The Fire/EMS Department discourages home and business owners from clearing snow off of roofs themselves. This dangerous activity involves placing a ladder against the structure, ascending the ladder and using a broom or shovel to push snow off of the roof. Many performing this task are tempted to enter the roof structure. DO NOT GO ON THE ROOF. Be warned that climbing a ladder and entering a roof structure already stressed by a heavy snow load has its own inherent dangers and is not recommended.

The Fire/EMS Department highly recommends that you contact a professional roof contractor that has the experience and tools to safely clear snow off of flat roofs.

If you are in a structure with a flat roof and hear cracking, popping or stressed wood/metal noises; evacuate the structure and call 911 from a safe location.

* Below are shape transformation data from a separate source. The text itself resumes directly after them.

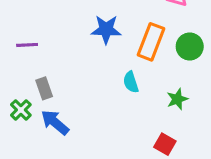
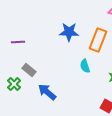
gray rectangle: (44, 88) -> (29, 70), turned -32
blue arrow: (55, 122) -> (47, 92), moved

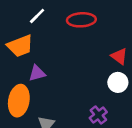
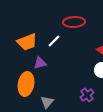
white line: (37, 16) -> (54, 41), moved

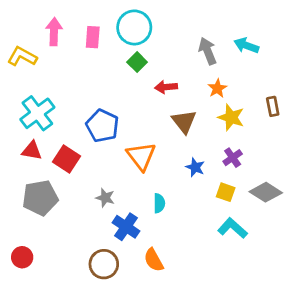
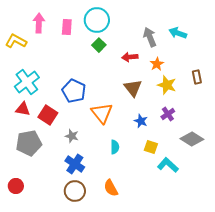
red arrow: (166, 87) -> (130, 57), moved
yellow square: (226, 192) -> (151, 147), moved
gray star: (105, 198) -> (72, 136), moved
blue cross: (126, 227) -> (75, 164), moved

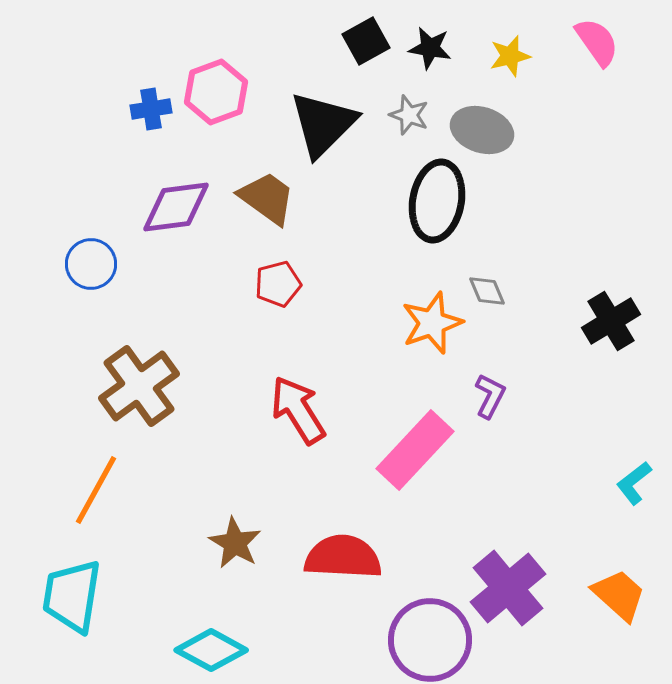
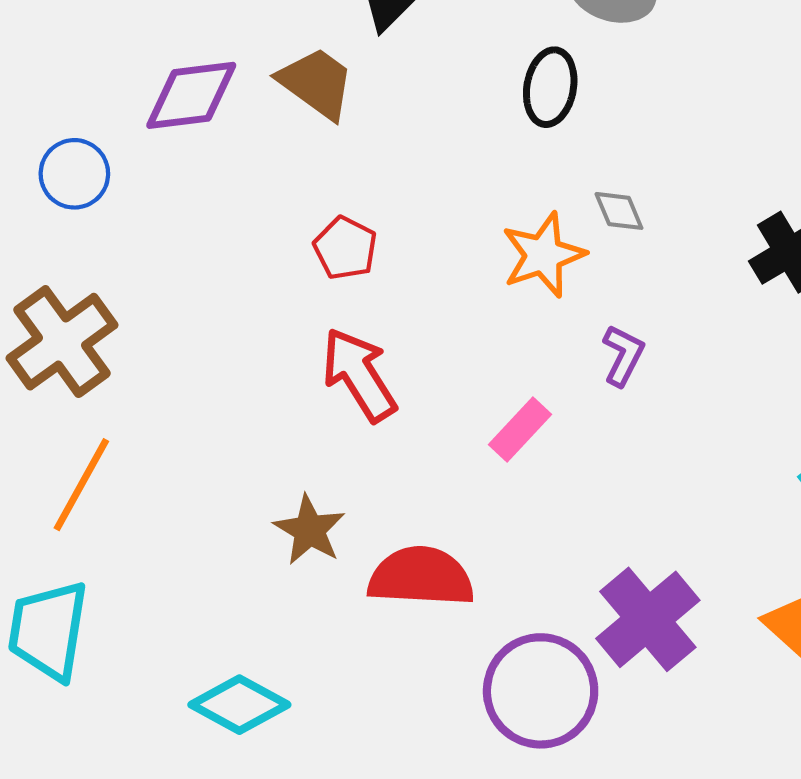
black ellipse: (437, 201) -> (550, 87), size x0.7
red pentagon: (278, 284) -> (345, 248), moved, turned -30
brown cross: (139, 386) -> (62, 342), moved
pink rectangle: (415, 450) -> (520, 430), size x0.6
brown star: (235, 543) -> (310, 530), moved

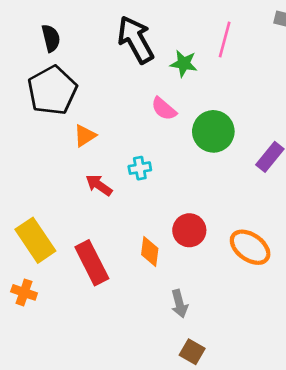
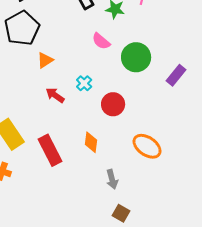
cyan cross: (140, 168) -> (84, 83), turned -35
red circle: (189, 230) -> (113, 104), moved
orange ellipse: (250, 247) -> (147, 146), moved

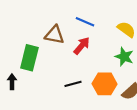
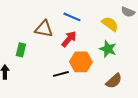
green rectangle: (29, 58) -> (21, 50), size x0.6
orange hexagon: (105, 84) -> (81, 62), moved

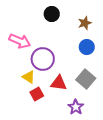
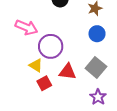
purple star: (76, 107) -> (98, 97), moved

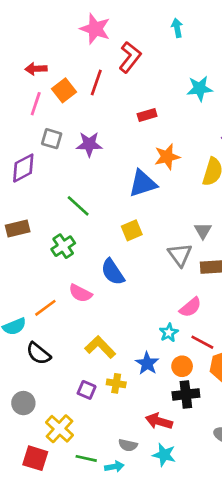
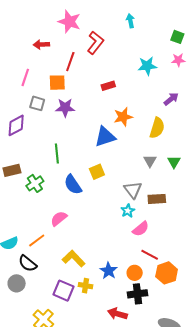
red arrow: (36, 69) -> (41, 44), moved
orange square: (64, 90) -> (57, 83), moved, turned 36
green line: (78, 206) -> (57, 154), turned 42
gray triangle: (203, 231) -> (150, 161), moved
green cross: (63, 246) -> (35, 183), moved
blue semicircle: (113, 272) -> (73, 185), moved
pink semicircle: (80, 293) -> (59, 219), turned 114
orange line: (45, 308) -> (37, 240), moved
cyan star: (169, 333) -> (128, 211), moved
purple square: (87, 390) -> (63, 291), size x1.5
gray circle: (23, 403) -> (17, 283), moved

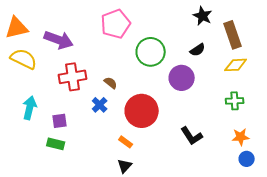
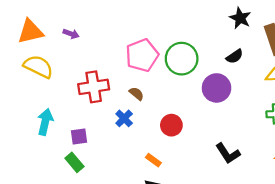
pink pentagon: (116, 24) -> (142, 55), moved
purple arrow: (59, 40) -> (71, 34), moved, size x0.5
red circle: (142, 111) -> (171, 125), size x0.6
green rectangle: (56, 144) -> (74, 162), turned 36

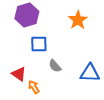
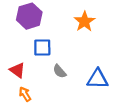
red triangle: (19, 74) -> (17, 70), moved
orange arrow: (34, 87) -> (25, 94), moved

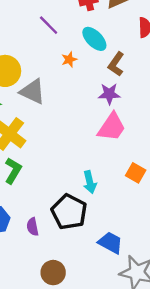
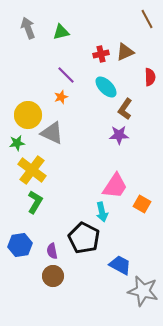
orange star: (69, 60) -> (61, 97), moved
pink trapezoid: (112, 127) -> (115, 186), moved
brown circle: (53, 273) -> (53, 276), moved

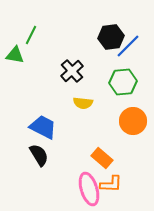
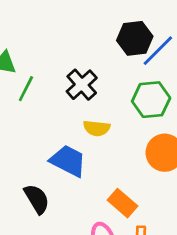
green line: (31, 35) -> (26, 89), moved
blue trapezoid: (43, 127) -> (68, 161), moved

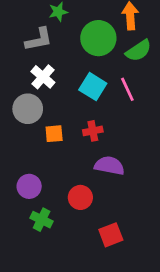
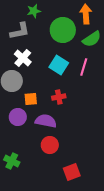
pink line: (127, 89) -> (84, 67), turned 42
purple semicircle: (109, 166) -> (46, 121), moved
purple circle: (29, 186) -> (18, 117), moved
green cross: (42, 220) -> (12, 161), moved

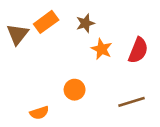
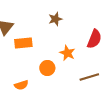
orange rectangle: (46, 22) -> (23, 43), moved, turned 30
orange star: (102, 49) -> (67, 53), moved

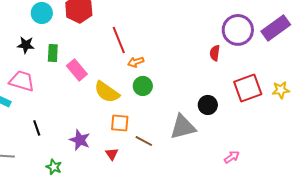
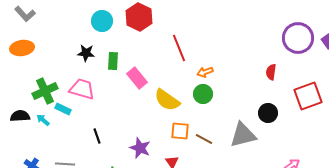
red semicircle: (215, 53) -> (271, 72), moved
orange arrow: (136, 62) -> (205, 72), moved
brown line: (144, 141) -> (204, 139), moved

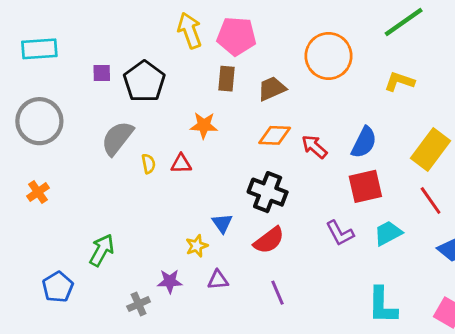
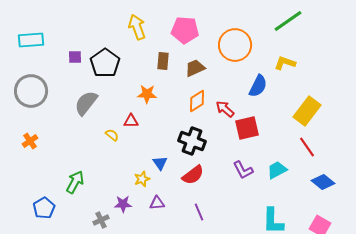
pink pentagon: (236, 36) -> (185, 30), moved
orange diamond: (275, 135) -> (197, 101), turned -35
blue semicircle: (364, 142) -> (258, 86), moved
yellow semicircle: (149, 164) -> (112, 135), moved, turned -40
red square: (365, 186) -> (247, 128), moved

The Prince George’s County Fire/EMS Department has not experienced any roof collapses at this point.

During the Storm Safety Tips

The Prince George’s County Fire/Emergency Medical Services Department continues to provide services to citizens and residents despite the challenges of impassable streets and extremely hazardous conditions. As snow removal crews continue fighting to clear roadways, Mother Nature is currently winning the battle to keeps roads blanketed in snow and in hazardous condition.

Prince George’s County firefighters and paramedics, as of 1:00 PM, Saturday, February 6, 2010, have handled 375 calls for service, which is the average number of calls handled in a normal 24-hour period. The majority of incidents involve downed power lines and arcing transformers. Other incidents include pregnancy, injuries from snow play, asthma and since midnight here have been seven incidents involving medical calls involving CPR. It is unknown if any of these incidents involve snow shoveling. Numerous large trees have fallen under the weight of the snow, some onto buildings and homes causing minimal damage.

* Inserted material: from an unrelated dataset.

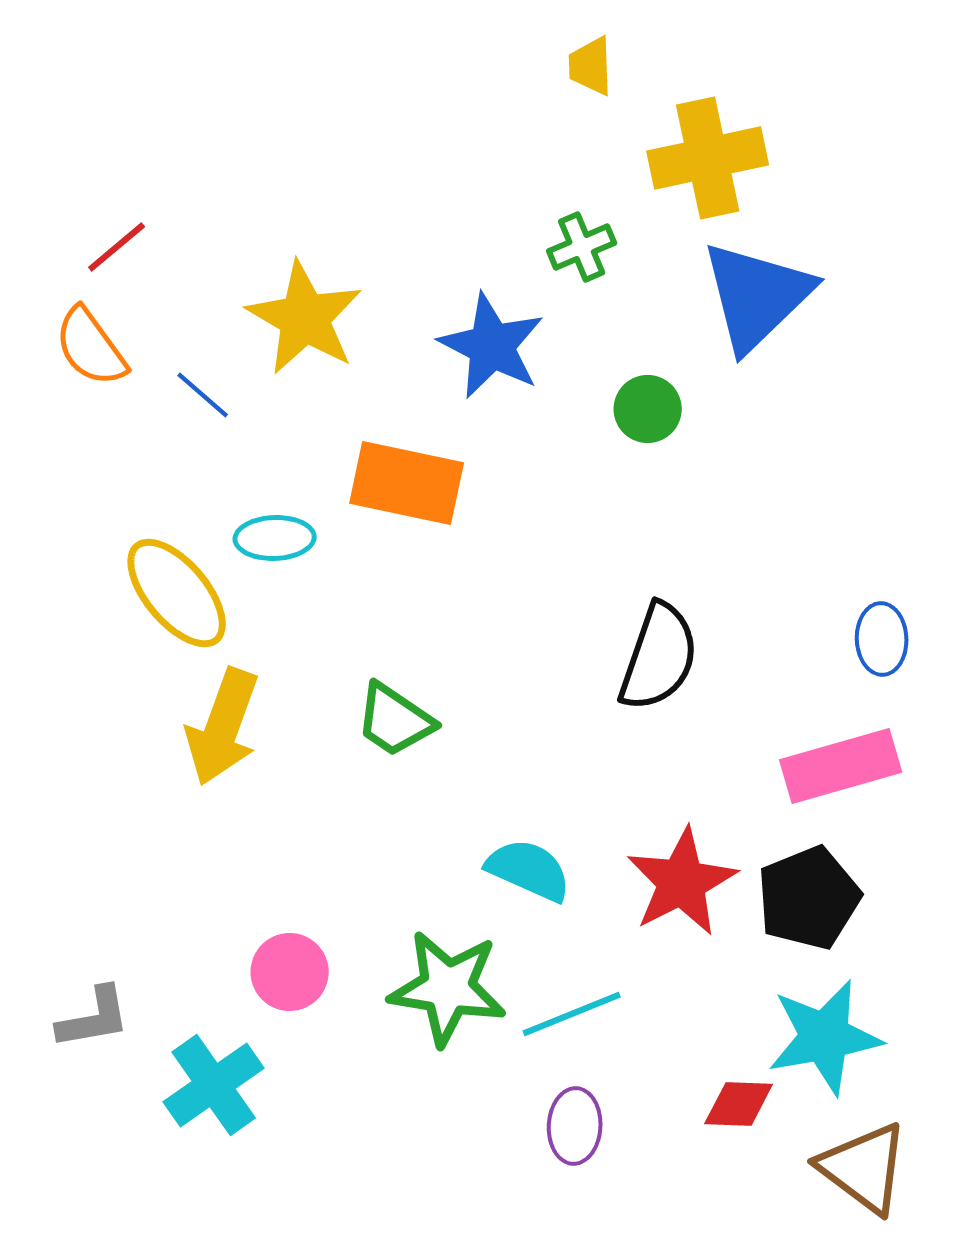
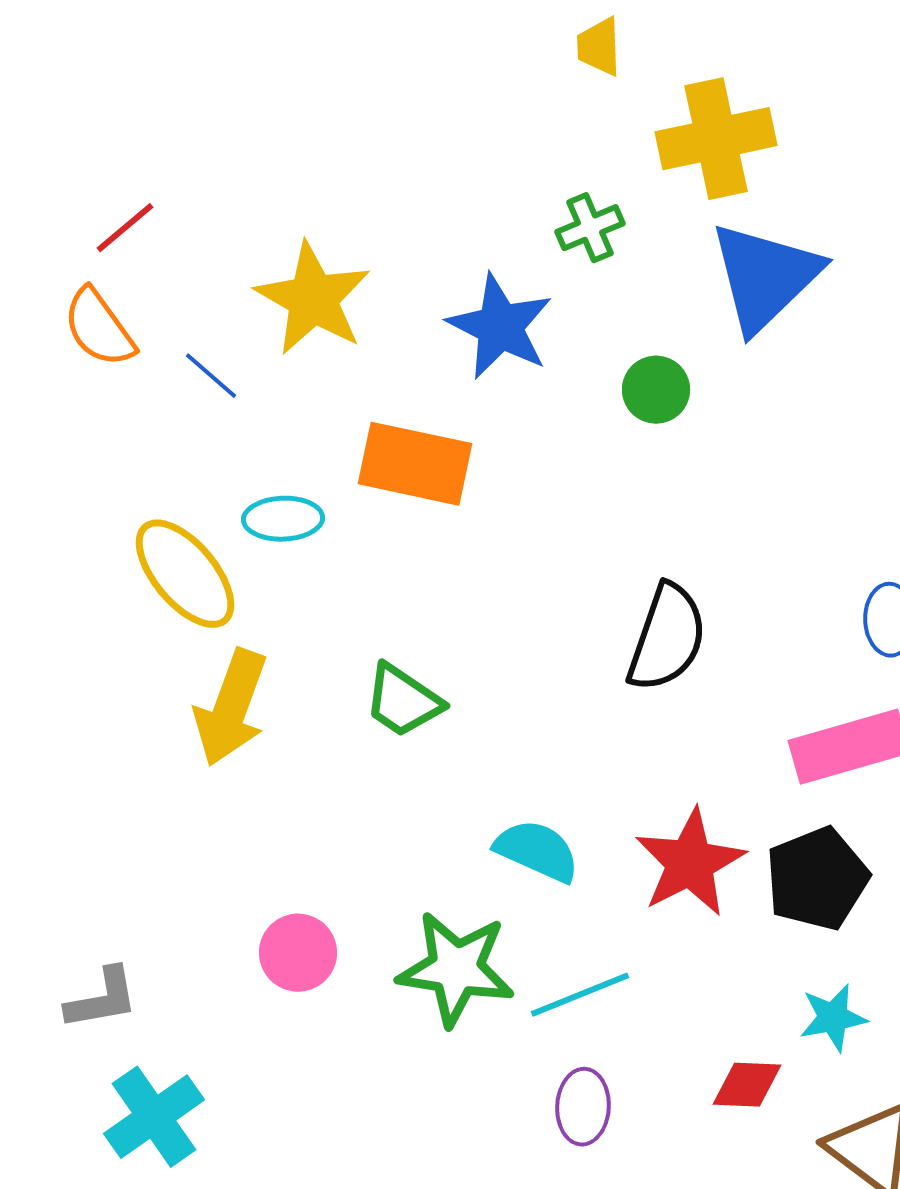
cyan star: (825, 1037) -> (833, 1018), size x0.6
cyan cross: (214, 1085) -> (154, 1117), moved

The men and women of your Prince George’s County Fire/EMS Department remind you to:

Stay Prepared, Stay Informed, Stay Safe and Stay Home!!!

Shoveling heavy and wet snow in cold temperatures is stressful and could lead to cardiac emergencies. If you must shovel; scoop up smaller amounts of snow and take frequent breaks.

Be a good neighbor – check on your senior citizen neighbors. Shovel their sidewalks, ensure they have food and check on their medical condition.

Clear snow away from your closest fire hydrant. Make sure firefighters can quickly locate this vital piece of equipment.

Clear snow away from your clothes dryer exhaust vent. This will allow for the unobstructed exhaust of possible carbon monoxide.

As the day wears on – there are more and more pedestrians venturing into the roadway and intermingling with vehicle traffic. Pedestrians should wear bright colored clothing. Both pedestrian and vehicle operators need to exercise extreme caution while on the roadways. Home and business owners should start to clear sidewalks as soon as possible after the snow stops.

Continue to exercise good common sense while trying to stay warm.

If you see a downed power line – consider it to be “live” and notify 911.

In the event of a power outage – do not use candles, use battery operated flashlights for illumination.

Citizens and residents should remain home and not venture out until public safety official and road crews have had an opportunity to clean up after this storm.